Learn practical examples of calculating molarity in various contexts.
By Jamie

Understanding Molarity

Molarity is a crucial concept in chemistry that measures the concentration of a solution. Defined as the number of moles of solute per liter of solution, it helps chemists quantify how much of a substance is dissolved in a solvent. This is particularly important in laboratory settings and industrial applications where precise concentrations are vital for chemical reactions and processes. Below are three diverse, practical examples of calculating molarity of a solution.

Example 1: Preparing a Sodium Chloride Solution

In a laboratory setting, a chemist needs to prepare a sodium chloride (NaCl) solution for an experiment. They want to create a 0.5 M solution using distilled water.

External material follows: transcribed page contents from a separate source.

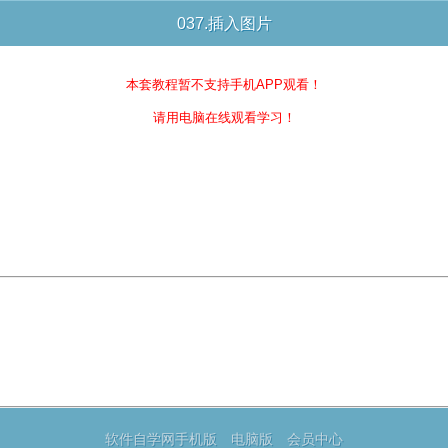
037.插入图片
本套教程暂不支持手机APP观看！
请用电脑在线观看学习！
软件自学网手机版
电脑版
会员中心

To calculate the amount of NaCl needed:

  • Volume of solution required: 1 liter (L)
  • Molarity desired: 0.5 M
  • Molar mass of NaCl: 58.44 g/mol

Using the formula for molarity:

Molarity (M) = Moles of solute / Volume of solution (L)

Rearranging gives us:

Moles of solute = Molarity × Volume of solution

Moles of solute = 0.5 M × 1 L = 0.5 moles

Next, we convert moles to grams:

Mass (g) = Moles × Molar mass

Mass = 0.5 moles × 58.44 g/mol = 29.22 g

The chemist needs to weigh out 29.22 grams of sodium chloride and dissolve it in enough distilled water to make a final volume of 1 liter.

Notes

  • If a different volume is required, the same calculation can be applied by adjusting the volume in the formula.
  • Always ensure the solute is fully dissolved before measuring the final volume.

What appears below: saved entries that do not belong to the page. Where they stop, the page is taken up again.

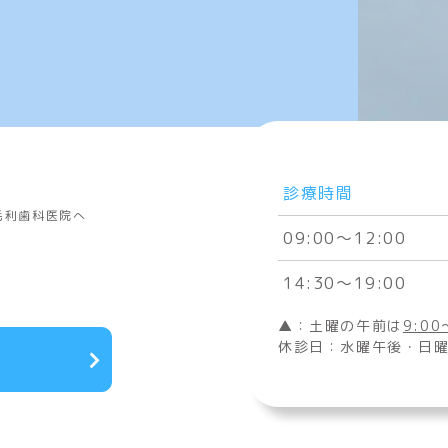
診療時間
毛利歯科医院へ
09:00〜12:00
14:30～19:00
▲：土曜の午前は
9:00
休診日：水曜午後・日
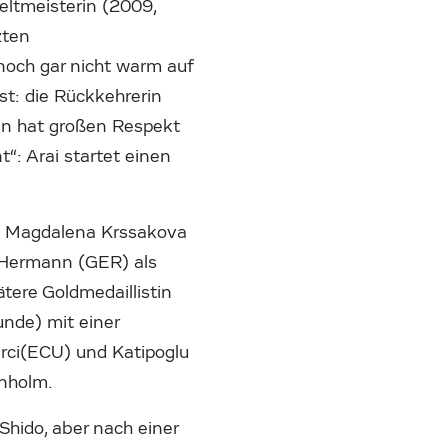
eltmeisterin (2009,
zten
noch gar nicht warm auf
st: die Rückkehrerin
rin hat großen Respekt
t“: Arai startet einen
ch Magdalena Krssakova
n Hermann (GER) als
tere Goldmedaillistin
nde) mit einer
rci(ECU) und Katipoglu
rnholm.
Shido, aber nach einer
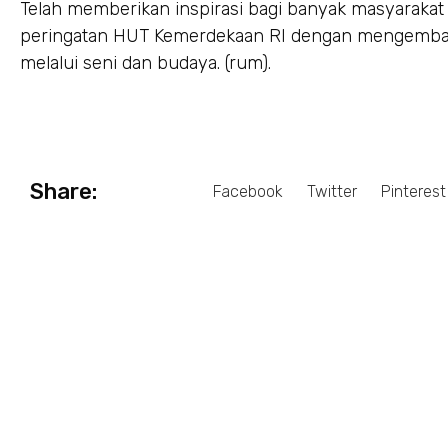
Telah memberikan inspirasi bagi banyak masyaraka
peringatan HUT Kemerdekaan RI dengan mengemba
melalui seni dan budaya. (rum).
Share:
Facebook
Twitter
Pinterest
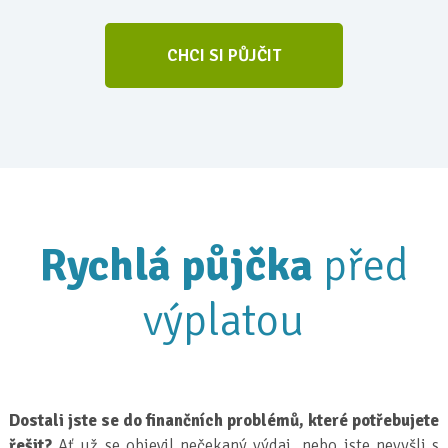
CHCI SI PŮJČIT
Rychlá půjčka
před
výplatou
Dostali jste se do finančních problémů, které potřebujete
řešit?
Ať už se objevil nečekaný výdaj, nebo jste nevyšli s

Example 2: Diluting a Concentrated Acid

A laboratory technician needs to dilute a concentrated hydrochloric acid (HCl) solution from 12 M to a 1 M solution for safety and ease of use in experiments.

The technician has:

  • Initial concentration (C1): 12 M
  • Final concentration (C2): 1 M
  • Final volume required (V2): 2 L

To find the volume of the concentrated solution needed (V1), we can use the dilution equation:

C1 × V1 = C2 × V2

Rearranging this gives:

V1 = (C2 × V2) / C1

Substituting the values:

V1 = (1 M × 2 L) / 12 M = 0.1667 L = 166.7 mL

The technician measures out 166.7 mL of the 12 M HCl and adds distilled water until the total volume reaches 2 L.

Notes

  • Always add acid to water, not the other way around, to avoid exothermic reactions that can cause splattering.
  • This method can also be used for different concentrations and volumes by changing the values in the dilution equation.

Example 3: Determining Molarity from a Reaction

An environmental scientist is studying the concentration of lead (II) nitrate (Pb(NO3)2) in a water sample. They found that 0.1 moles of lead (II) nitrate are dissolved in 500 mL of water.

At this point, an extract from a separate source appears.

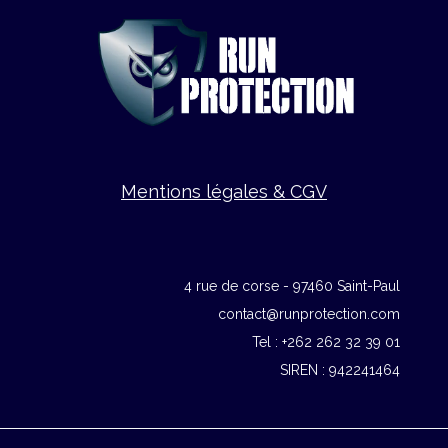
Mentions légales & CGV
4 rue de corse - 97460 Saint-Paul
contact@runprotection.com
Tel : +262 262 32 39 01
SIREN : 942241464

To find the molarity of the lead (II) nitrate solution:

  • Moles of solute: 0.1 moles
  • Volume of solution: 500 mL = 0.5 L

Using the molarity formula:

Molarity (M) = Moles of solute / Volume of solution (L)

Molarity = 0.1 moles / 0.5 L = 0.2 M

The concentration of lead (II) nitrate in the water sample is 0.2 M.

Notes

  • This approach can be adapted for any solute and is useful in environmental monitoring where concentrations of pollutants need to be quantified.
  • Ensure that the volume is converted to liters when performing calculations.